Dataset records
Start of Block
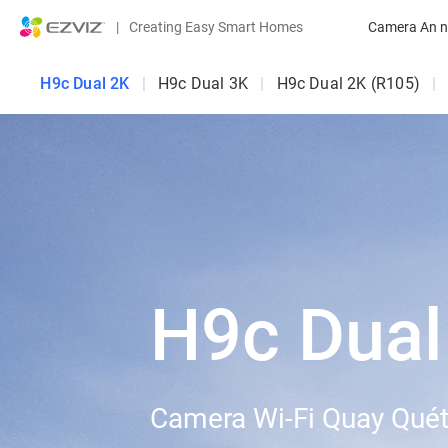
|
Creating Easy Smart Homes
Camera An n
H9c Dual 2K
|
H9c Dual 3K
|
H9c Dual 2K (R105)
|
H9c Dual
Camera Wi-Fi Quay Quét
End of Block
[Action item] Set down exactly what runs from the line containing "H9c Dual 3K" through the last line above, both lines included.

[Output for this task]
H9c Dual 3K
|
H9c Dual 2K (R105)
|
H9c Dual
Camera Wi-Fi Quay Quét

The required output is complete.